═════ MATERIALS PROVIDED

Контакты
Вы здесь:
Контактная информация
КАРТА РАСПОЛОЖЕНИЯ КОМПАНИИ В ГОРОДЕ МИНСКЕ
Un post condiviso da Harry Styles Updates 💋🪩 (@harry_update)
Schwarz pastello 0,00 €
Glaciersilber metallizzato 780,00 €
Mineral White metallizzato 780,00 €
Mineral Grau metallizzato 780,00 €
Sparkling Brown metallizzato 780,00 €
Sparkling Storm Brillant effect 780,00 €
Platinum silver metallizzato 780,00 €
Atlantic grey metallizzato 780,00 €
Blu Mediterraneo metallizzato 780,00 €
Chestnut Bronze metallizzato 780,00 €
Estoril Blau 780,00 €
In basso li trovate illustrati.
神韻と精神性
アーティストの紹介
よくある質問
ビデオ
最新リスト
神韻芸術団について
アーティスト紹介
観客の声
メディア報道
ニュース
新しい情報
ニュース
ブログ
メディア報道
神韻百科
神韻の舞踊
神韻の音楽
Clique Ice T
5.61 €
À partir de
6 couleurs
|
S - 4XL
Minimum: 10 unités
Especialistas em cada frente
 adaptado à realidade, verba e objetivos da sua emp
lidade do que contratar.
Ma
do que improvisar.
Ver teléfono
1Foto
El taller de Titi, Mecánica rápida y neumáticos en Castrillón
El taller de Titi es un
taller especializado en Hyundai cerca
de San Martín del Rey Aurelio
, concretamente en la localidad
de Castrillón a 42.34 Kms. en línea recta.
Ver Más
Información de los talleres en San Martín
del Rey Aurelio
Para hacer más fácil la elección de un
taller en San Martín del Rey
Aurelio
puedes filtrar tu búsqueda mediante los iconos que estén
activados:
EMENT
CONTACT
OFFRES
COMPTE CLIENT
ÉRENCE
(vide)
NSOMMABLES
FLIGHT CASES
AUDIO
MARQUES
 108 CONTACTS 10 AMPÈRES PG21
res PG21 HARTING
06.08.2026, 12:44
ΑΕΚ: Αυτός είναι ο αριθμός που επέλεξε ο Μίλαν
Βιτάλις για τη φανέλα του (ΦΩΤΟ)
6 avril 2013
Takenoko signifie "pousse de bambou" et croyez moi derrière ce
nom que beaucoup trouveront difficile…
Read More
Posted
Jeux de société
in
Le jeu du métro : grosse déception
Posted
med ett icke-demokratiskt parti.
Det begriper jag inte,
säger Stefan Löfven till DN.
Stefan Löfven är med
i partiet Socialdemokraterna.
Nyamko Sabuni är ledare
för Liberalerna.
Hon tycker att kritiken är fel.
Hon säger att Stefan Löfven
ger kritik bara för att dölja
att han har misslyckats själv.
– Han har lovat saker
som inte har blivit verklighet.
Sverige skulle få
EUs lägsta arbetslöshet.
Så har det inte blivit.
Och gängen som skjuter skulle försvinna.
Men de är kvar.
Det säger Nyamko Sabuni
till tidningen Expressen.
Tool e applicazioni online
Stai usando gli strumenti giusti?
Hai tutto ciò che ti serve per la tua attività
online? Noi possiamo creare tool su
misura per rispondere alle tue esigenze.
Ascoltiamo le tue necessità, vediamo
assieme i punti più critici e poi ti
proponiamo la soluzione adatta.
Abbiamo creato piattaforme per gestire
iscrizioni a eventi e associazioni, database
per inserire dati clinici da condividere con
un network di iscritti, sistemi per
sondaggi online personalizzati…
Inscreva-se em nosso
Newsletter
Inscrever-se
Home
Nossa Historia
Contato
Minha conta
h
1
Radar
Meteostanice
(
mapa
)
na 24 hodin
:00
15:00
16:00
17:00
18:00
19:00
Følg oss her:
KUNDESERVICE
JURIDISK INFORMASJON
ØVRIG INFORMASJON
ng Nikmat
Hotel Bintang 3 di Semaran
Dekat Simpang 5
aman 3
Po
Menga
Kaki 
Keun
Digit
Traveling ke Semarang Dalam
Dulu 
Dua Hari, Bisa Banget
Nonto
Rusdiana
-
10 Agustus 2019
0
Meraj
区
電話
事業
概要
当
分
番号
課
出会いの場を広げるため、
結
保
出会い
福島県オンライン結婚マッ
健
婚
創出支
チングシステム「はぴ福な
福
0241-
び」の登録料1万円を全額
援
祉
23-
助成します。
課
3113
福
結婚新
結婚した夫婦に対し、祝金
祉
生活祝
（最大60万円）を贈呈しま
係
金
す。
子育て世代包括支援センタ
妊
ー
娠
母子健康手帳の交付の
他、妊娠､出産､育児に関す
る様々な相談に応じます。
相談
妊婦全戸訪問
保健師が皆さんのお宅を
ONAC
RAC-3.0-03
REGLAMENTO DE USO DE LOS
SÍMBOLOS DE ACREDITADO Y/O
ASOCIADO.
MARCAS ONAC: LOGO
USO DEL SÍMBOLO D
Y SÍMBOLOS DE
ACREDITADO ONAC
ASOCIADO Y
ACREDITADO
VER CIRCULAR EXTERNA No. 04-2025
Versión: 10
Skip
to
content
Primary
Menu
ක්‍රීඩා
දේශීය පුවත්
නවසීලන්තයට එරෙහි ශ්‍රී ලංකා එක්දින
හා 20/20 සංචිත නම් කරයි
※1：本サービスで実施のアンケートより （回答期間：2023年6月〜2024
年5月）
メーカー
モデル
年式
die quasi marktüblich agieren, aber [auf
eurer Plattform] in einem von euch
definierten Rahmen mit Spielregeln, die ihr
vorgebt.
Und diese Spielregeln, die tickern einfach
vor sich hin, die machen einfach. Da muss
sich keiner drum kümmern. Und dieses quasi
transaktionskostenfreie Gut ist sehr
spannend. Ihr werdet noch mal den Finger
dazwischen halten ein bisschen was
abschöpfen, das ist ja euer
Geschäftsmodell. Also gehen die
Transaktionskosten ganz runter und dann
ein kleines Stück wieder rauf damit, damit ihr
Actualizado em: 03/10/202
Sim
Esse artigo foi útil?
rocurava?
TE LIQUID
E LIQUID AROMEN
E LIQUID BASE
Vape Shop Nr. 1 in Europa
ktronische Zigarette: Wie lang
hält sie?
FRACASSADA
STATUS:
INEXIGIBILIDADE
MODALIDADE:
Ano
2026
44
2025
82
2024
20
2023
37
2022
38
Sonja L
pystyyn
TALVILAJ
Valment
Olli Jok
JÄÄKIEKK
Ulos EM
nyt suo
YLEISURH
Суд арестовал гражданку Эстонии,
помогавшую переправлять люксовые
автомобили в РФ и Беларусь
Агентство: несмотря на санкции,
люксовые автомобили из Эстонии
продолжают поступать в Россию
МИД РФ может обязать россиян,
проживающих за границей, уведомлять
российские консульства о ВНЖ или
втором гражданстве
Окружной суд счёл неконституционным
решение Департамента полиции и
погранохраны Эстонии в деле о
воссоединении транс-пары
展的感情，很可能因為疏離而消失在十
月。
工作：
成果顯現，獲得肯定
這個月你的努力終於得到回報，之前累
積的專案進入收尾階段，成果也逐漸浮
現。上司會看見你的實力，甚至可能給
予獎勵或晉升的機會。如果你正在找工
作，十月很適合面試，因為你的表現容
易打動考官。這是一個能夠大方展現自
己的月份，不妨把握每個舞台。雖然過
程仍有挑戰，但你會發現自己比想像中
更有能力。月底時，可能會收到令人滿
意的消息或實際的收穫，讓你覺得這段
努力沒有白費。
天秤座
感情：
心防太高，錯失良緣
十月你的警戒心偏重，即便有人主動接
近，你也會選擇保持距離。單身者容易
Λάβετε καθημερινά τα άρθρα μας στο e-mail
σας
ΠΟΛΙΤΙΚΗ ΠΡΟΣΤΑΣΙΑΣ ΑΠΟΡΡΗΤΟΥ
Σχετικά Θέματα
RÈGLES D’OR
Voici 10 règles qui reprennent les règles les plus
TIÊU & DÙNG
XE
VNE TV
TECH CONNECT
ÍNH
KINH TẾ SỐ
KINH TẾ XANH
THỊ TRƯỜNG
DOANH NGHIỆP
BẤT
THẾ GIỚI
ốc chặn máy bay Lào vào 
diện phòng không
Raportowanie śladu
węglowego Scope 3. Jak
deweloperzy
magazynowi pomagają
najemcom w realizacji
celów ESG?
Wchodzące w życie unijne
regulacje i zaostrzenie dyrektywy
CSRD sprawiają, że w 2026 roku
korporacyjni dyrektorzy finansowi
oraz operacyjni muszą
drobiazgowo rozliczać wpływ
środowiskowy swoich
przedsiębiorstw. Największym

══════════

### THE TASK
Find "втором гражданстве" in the entries above and copy that whole line exactly, then each line after it through the line that contains "magazynowi pomagają".

### RESPONSE FOR THIS EXERCISE
втором гражданстве
Окружной суд счёл неконституционным
решение Департамента полиции и
погранохраны Эстонии в деле о
воссоединении транс-пары
展的感情，很可能因為疏離而消失在十
月。
工作：
成果顯現，獲得肯定
這個月你的努力終於得到回報，之前累
積的專案進入收尾階段，成果也逐漸浮
現。上司會看見你的實力，甚至可能給
予獎勵或晉升的機會。如果你正在找工
作，十月很適合面試，因為你的表現容
易打動考官。這是一個能夠大方展現自
己的月份，不妨把握每個舞台。雖然過
程仍有挑戰，但你會發現自己比想像中
更有能力。月底時，可能會收到令人滿
意的消息或實際的收穫，讓你覺得這段
努力沒有白費。
天秤座
感情：
心防太高，錯失良緣
十月你的警戒心偏重，即便有人主動接
近，你也會選擇保持距離。單身者容易
Λάβετε καθημερινά τα άρθρα μας στο e-mail
σας
ΠΟΛΙΤΙΚΗ ΠΡΟΣΤΑΣΙΑΣ ΑΠΟΡΡΗΤΟΥ
Σχετικά Θέματα
RÈGLES D’OR
Voici 10 règles qui reprennent les règles les plus
TIÊU & DÙNG
XE
VNE TV
TECH CONNECT
ÍNH
KINH TẾ SỐ
KINH TẾ XANH
THỊ TRƯỜNG
DOANH NGHIỆP
BẤT
THẾ GIỚI
ốc chặn máy bay Lào vào 
diện phòng không
Raportowanie śladu
węglowego Scope 3. Jak
deweloperzy
magazynowi pomagają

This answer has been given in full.